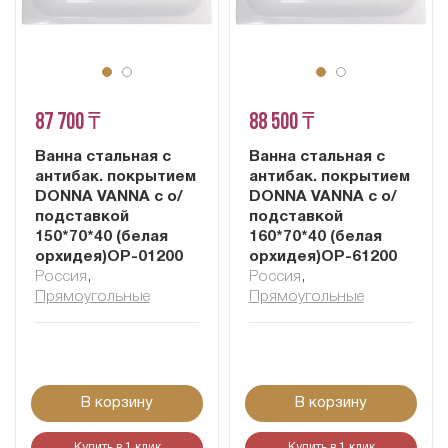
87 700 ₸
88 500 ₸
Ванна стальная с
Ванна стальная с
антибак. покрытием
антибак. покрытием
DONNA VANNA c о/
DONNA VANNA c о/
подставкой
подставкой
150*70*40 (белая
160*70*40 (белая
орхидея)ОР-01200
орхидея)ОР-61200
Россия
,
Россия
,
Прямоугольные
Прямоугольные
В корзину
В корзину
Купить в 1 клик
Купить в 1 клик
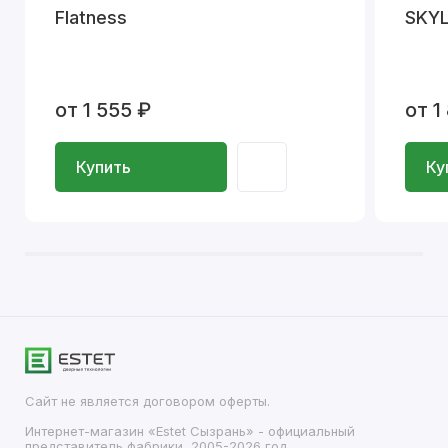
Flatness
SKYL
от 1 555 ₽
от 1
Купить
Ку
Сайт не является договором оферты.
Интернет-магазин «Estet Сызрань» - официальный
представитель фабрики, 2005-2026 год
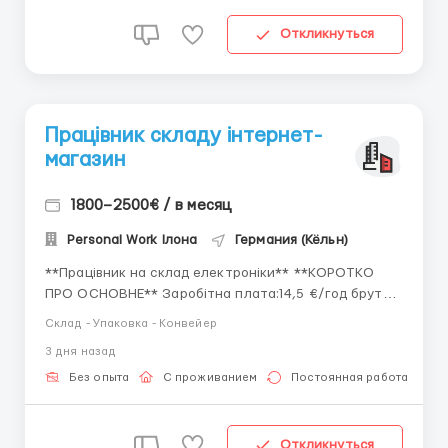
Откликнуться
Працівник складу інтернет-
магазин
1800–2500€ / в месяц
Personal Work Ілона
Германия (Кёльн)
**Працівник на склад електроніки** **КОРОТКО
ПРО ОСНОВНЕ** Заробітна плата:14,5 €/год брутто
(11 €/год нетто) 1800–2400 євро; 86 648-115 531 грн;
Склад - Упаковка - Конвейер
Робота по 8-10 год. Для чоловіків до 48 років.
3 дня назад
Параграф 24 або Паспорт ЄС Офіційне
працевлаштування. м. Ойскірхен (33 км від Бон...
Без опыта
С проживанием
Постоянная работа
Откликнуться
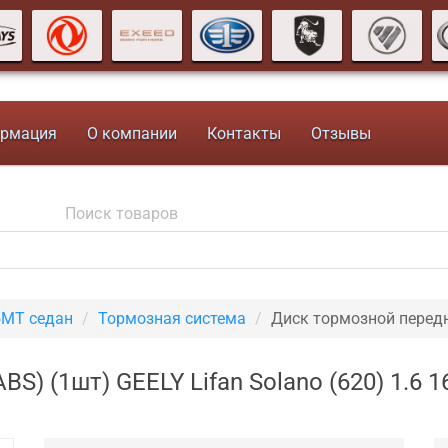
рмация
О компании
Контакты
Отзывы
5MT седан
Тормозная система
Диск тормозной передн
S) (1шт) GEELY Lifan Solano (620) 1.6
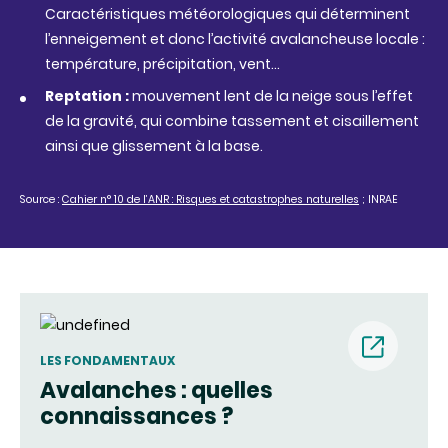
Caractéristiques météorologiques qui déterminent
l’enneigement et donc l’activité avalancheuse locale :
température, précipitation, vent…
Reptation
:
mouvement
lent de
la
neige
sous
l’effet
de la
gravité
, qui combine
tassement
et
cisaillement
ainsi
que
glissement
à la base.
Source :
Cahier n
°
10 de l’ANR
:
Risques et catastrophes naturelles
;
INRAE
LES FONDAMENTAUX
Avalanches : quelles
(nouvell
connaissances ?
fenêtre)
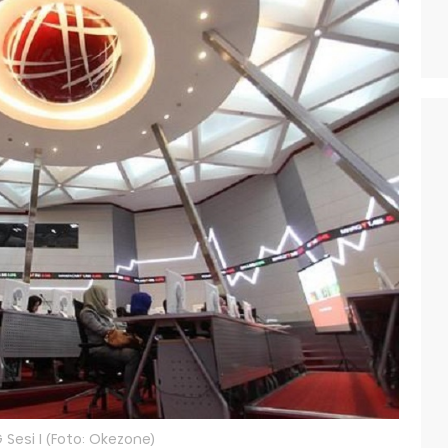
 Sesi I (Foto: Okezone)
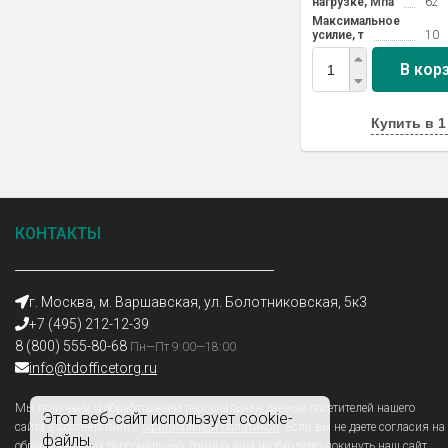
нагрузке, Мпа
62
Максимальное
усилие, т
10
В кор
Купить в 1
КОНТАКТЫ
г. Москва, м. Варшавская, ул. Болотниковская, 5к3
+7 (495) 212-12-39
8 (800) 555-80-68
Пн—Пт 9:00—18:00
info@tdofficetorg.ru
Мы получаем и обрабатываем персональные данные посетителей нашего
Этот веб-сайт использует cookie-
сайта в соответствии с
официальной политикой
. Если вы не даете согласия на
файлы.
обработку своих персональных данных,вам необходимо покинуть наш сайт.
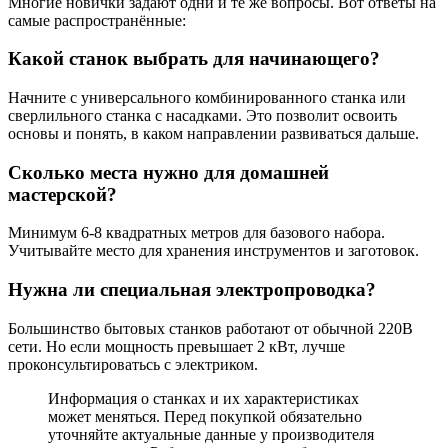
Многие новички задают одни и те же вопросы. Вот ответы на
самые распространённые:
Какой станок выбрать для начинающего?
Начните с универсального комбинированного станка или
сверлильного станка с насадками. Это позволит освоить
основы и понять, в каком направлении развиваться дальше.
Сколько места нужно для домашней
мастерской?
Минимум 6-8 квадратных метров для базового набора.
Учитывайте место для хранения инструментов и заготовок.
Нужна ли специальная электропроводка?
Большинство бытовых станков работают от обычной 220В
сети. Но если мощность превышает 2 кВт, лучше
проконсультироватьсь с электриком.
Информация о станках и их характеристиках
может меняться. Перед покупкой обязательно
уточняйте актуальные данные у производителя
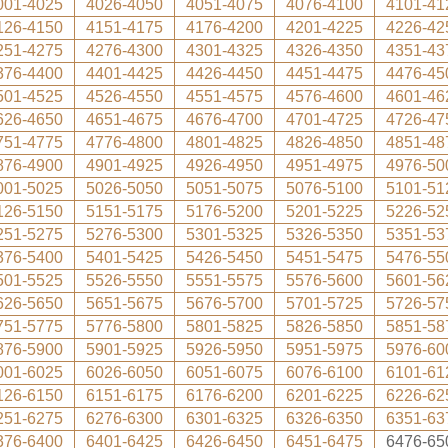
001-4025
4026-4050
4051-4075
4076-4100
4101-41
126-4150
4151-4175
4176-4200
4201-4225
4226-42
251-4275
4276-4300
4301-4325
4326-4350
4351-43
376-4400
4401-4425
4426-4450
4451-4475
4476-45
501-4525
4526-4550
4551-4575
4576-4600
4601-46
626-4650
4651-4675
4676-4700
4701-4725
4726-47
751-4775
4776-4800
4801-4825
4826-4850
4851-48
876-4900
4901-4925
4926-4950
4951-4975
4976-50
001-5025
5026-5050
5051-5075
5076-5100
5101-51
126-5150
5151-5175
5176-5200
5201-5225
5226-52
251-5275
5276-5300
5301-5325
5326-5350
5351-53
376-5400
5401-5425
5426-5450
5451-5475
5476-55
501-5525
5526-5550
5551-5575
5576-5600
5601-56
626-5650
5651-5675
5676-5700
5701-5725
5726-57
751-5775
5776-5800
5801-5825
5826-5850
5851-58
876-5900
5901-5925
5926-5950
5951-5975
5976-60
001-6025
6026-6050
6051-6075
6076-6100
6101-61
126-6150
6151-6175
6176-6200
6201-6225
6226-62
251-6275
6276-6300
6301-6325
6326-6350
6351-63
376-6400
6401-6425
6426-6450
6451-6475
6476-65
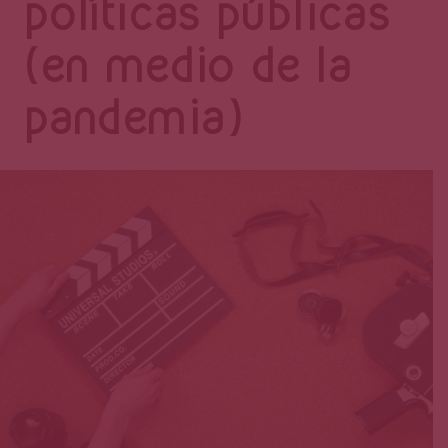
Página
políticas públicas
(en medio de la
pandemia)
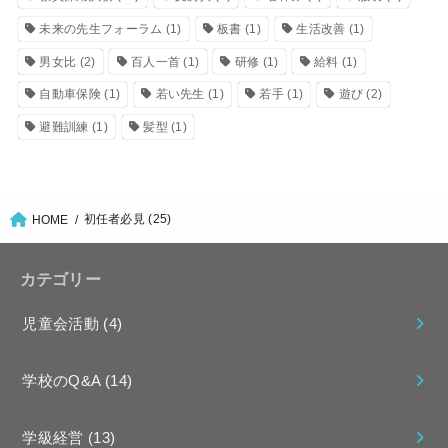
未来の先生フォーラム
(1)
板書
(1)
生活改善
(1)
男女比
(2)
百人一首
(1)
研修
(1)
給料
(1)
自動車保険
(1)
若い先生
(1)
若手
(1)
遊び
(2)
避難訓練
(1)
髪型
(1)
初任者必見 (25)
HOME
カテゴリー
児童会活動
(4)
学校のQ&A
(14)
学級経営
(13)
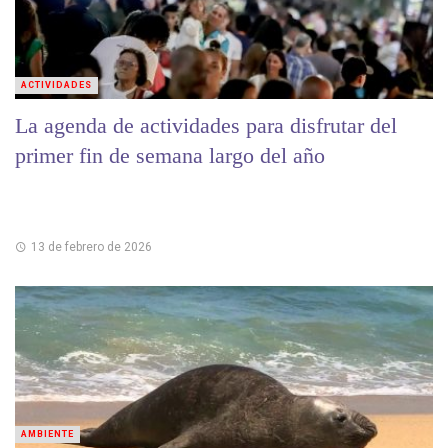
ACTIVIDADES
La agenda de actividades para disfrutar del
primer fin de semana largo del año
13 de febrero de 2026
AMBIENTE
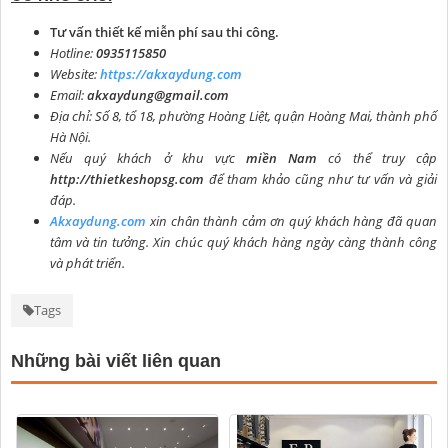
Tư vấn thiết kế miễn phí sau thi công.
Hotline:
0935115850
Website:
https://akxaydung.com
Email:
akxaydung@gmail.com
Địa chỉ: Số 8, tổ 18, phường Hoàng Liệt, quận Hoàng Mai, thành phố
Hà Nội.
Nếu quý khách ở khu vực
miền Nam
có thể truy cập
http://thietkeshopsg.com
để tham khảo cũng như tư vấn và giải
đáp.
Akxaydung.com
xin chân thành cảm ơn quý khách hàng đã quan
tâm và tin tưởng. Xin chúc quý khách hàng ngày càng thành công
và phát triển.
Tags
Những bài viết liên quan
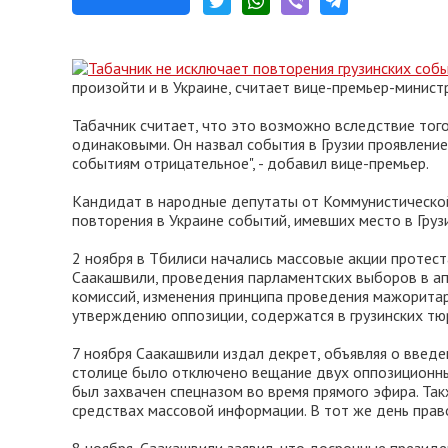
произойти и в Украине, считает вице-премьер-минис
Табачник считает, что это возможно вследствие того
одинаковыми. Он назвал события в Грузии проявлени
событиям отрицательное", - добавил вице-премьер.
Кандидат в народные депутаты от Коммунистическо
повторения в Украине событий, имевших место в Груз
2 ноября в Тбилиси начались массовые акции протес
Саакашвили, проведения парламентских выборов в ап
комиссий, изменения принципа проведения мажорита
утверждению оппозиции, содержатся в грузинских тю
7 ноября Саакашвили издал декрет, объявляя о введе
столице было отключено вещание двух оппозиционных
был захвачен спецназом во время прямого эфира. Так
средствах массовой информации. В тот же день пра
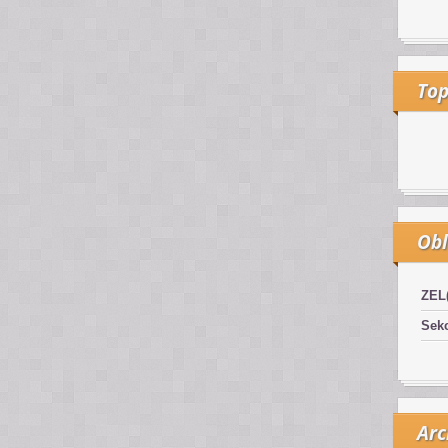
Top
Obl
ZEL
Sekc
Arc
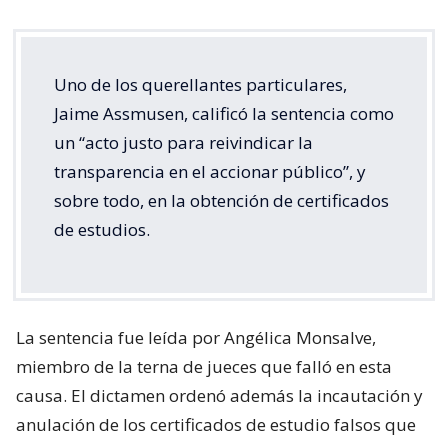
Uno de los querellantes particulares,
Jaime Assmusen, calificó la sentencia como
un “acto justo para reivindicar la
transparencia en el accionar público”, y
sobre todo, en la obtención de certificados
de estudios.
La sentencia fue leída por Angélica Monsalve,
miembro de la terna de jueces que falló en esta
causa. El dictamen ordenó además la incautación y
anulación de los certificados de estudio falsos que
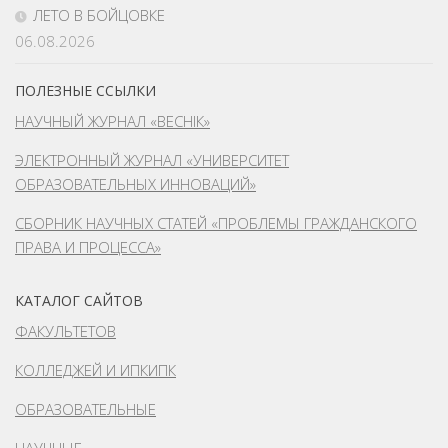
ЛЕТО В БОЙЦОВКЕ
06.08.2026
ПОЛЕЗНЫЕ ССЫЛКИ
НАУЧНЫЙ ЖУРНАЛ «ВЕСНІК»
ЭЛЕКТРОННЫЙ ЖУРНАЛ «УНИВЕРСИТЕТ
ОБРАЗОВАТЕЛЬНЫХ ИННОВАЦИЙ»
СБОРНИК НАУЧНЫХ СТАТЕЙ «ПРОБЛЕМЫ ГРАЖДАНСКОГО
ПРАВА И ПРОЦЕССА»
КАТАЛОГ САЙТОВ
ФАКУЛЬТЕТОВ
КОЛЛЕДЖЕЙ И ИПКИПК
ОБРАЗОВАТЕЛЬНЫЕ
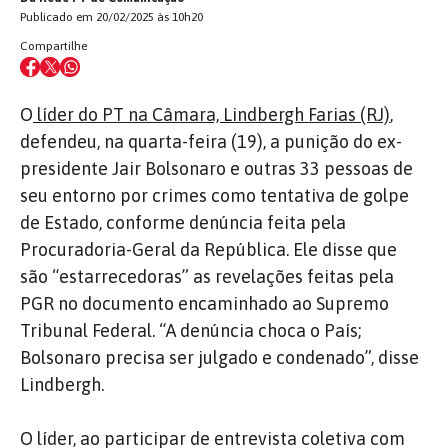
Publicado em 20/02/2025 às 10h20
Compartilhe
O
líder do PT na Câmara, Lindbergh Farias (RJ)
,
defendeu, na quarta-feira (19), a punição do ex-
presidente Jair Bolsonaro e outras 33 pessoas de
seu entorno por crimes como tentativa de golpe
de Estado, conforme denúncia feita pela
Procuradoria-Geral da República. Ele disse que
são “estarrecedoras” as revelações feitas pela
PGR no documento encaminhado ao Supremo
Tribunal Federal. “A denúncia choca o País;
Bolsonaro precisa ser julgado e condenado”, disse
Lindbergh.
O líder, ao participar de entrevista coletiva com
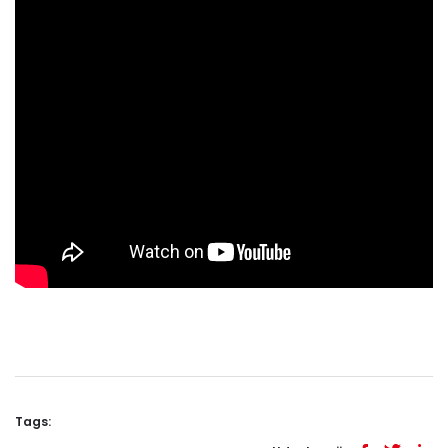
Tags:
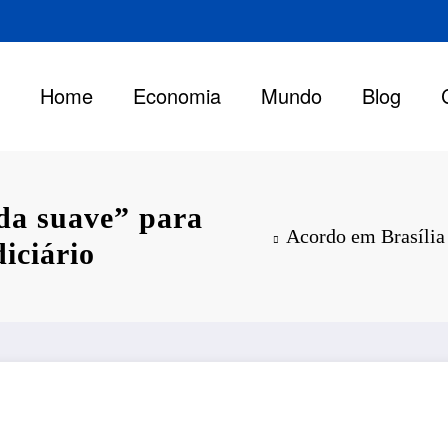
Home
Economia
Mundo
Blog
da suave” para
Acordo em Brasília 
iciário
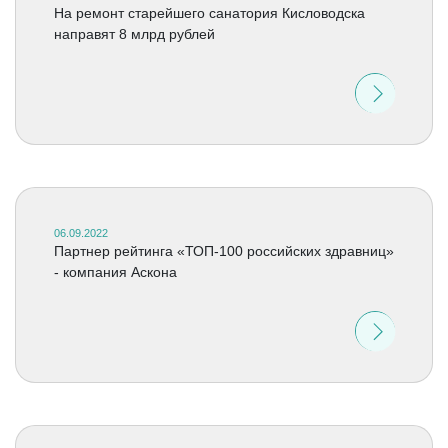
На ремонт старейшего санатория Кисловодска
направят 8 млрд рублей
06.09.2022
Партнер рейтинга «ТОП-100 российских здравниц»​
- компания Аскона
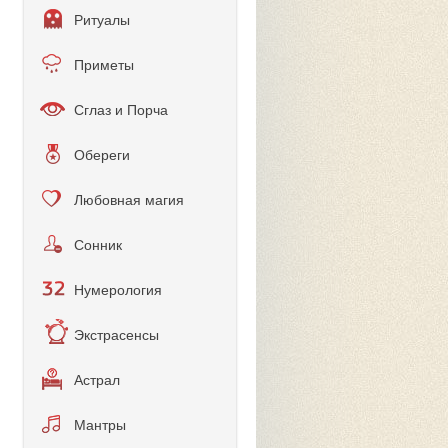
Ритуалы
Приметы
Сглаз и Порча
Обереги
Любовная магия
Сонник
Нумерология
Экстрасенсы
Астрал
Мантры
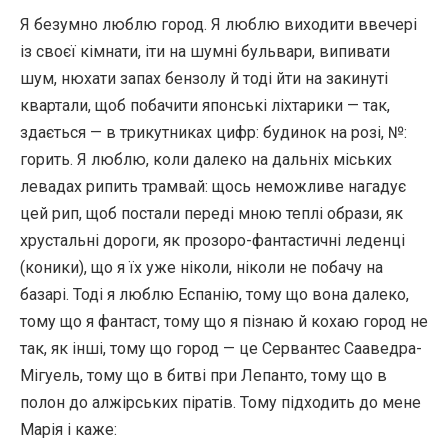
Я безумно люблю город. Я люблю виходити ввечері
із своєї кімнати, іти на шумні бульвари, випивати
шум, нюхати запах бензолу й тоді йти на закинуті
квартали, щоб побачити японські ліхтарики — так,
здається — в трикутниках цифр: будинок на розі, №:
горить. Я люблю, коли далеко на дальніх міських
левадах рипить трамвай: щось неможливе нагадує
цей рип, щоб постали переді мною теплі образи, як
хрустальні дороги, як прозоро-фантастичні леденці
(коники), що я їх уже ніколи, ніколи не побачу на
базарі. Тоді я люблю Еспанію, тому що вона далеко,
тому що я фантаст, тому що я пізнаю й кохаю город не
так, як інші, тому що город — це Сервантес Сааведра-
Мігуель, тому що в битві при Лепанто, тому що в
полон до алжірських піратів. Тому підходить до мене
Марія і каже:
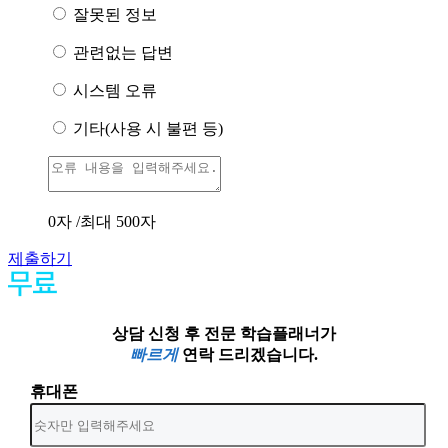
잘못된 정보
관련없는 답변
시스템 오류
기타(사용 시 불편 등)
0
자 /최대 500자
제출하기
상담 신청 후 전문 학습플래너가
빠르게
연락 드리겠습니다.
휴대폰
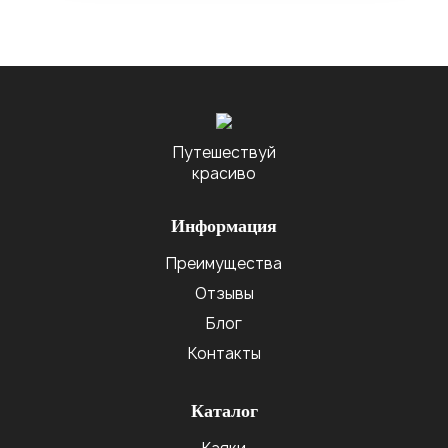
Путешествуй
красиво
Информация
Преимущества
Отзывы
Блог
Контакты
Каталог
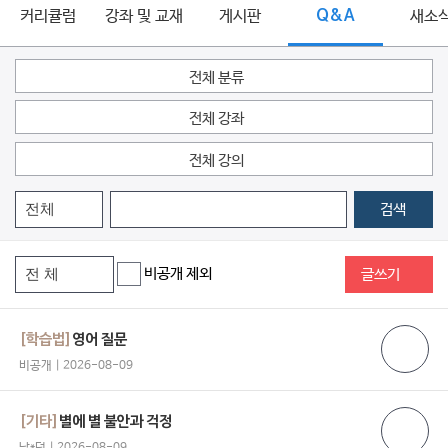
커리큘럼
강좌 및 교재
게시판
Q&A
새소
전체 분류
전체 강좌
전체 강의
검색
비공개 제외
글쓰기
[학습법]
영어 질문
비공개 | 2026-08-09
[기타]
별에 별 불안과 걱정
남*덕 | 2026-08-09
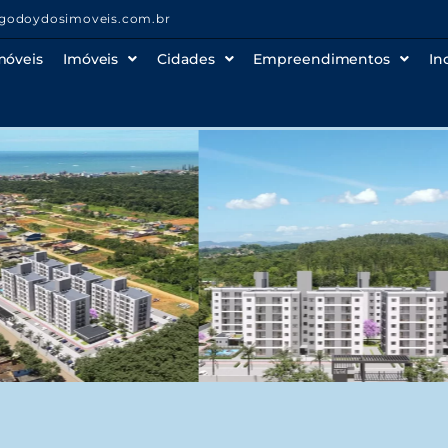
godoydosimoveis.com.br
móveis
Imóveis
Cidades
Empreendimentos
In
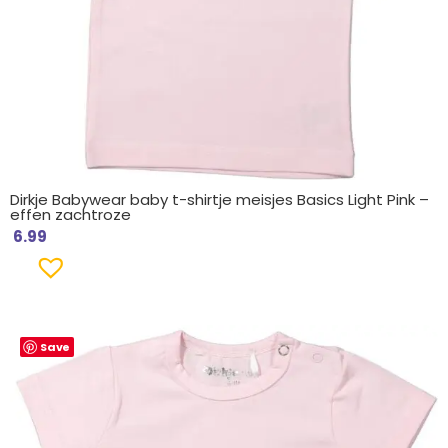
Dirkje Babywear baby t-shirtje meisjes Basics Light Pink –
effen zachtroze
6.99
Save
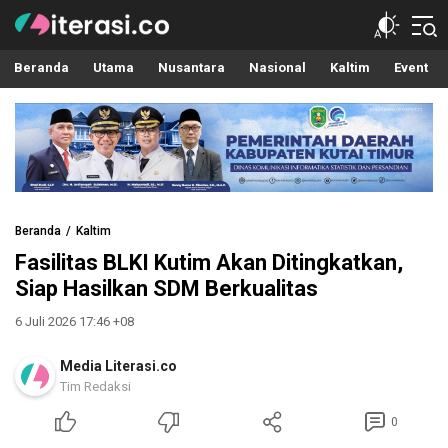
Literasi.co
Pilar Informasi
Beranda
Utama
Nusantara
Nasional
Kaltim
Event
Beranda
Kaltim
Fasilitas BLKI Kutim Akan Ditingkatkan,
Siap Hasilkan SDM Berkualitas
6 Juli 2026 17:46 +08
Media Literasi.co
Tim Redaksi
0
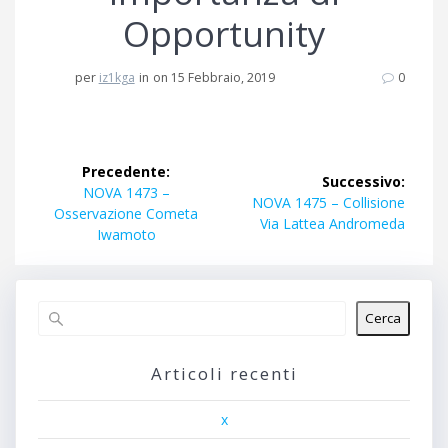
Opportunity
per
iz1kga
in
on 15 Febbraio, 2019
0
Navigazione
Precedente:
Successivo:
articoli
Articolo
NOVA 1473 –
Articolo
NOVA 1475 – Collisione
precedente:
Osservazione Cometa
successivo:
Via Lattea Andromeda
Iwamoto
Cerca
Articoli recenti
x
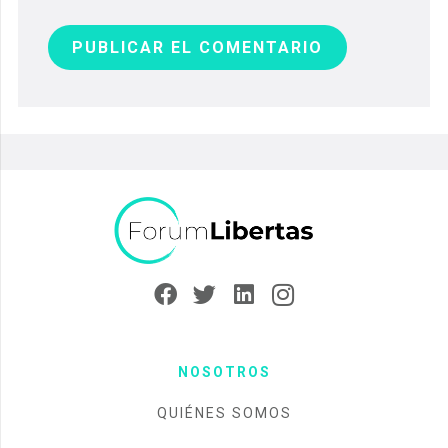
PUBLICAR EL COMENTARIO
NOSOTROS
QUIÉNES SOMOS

○ ○ ○ ○ ○ ○ ○

• YOUR GOAL:
The material above holds pictures; leave them out and set down exactly the lines from the line with "Начните с универсального" to the line with "Tư vấn thiết kế miễn phí sau thi công.", both included.

• RESPONSE:
Начните с универсального комбинированного станка или
сверлильного станка с насадками. Это позволит освоить
основы и понять, в каком направлении развиваться дальше.
Сколько места нужно для домашней
мастерской?
Минимум 6-8 квадратных метров для базового набора.
Учитывайте место для хранения инструментов и заготовок.
Нужна ли специальная электропроводка?
Большинство бытовых станков работают от обычной 220В
сети. Но если мощность превышает 2 кВт, лучше
проконсультироватьсь с электриком.
Информация о станках и их характеристиках
может меняться. Перед покупкой обязательно
уточняйте актуальные данные у производителя
001-4025
4026-4050
4051-4075
4076-4100
4101-41
126-4150
4151-4175
4176-4200
4201-4225
4226-42
251-4275
4276-4300
4301-4325
4326-4350
4351-43
376-4400
4401-4425
4426-4450
4451-4475
4476-45
501-4525
4526-4550
4551-4575
4576-4600
4601-46
626-4650
4651-4675
4676-4700
4701-4725
4726-47
751-4775
4776-4800
4801-4825
4826-4850
4851-48
876-4900
4901-4925
4926-4950
4951-4975
4976-50
001-5025
5026-5050
5051-5075
5076-5100
5101-51
126-5150
5151-5175
5176-5200
5201-5225
5226-52
251-5275
5276-5300
5301-5325
5326-5350
5351-53
376-5400
5401-5425
5426-5450
5451-5475
5476-55
501-5525
5526-5550
5551-5575
5576-5600
5601-56
626-5650
5651-5675
5676-5700
5701-5725
5726-57
751-5775
5776-5800
5801-5825
5826-5850
5851-58
876-5900
5901-5925
5926-5950
5951-5975
5976-60
001-6025
6026-6050
6051-6075
6076-6100
6101-61
126-6150
6151-6175
6176-6200
6201-6225
6226-62
251-6275
6276-6300
6301-6325
6326-6350
6351-63
376-6400
6401-6425
6426-6450
6451-6475
6476-65
Página
políticas públicas
(en medio de la
pandemia)
未来の先生フォーラム
(1)
板書
(1)
生活改善
(1)
男女比
(2)
百人一首
(1)
研修
(1)
給料
(1)
自動車保険
(1)
若い先生
(1)
若手
(1)
遊び
(2)
避難訓練
(1)
髪型
(1)
初任者必見 (25)
HOME
カテゴリー
児童会活動
(4)
学校のQ&A
(14)
学級経営
(13)
ACTIVIDADES
La agenda de actividades para disfrutar del
primer fin de semana largo del año
13 de febrero de 2026
AMBIENTE
Tư vấn thiết kế miễn phí sau thi công.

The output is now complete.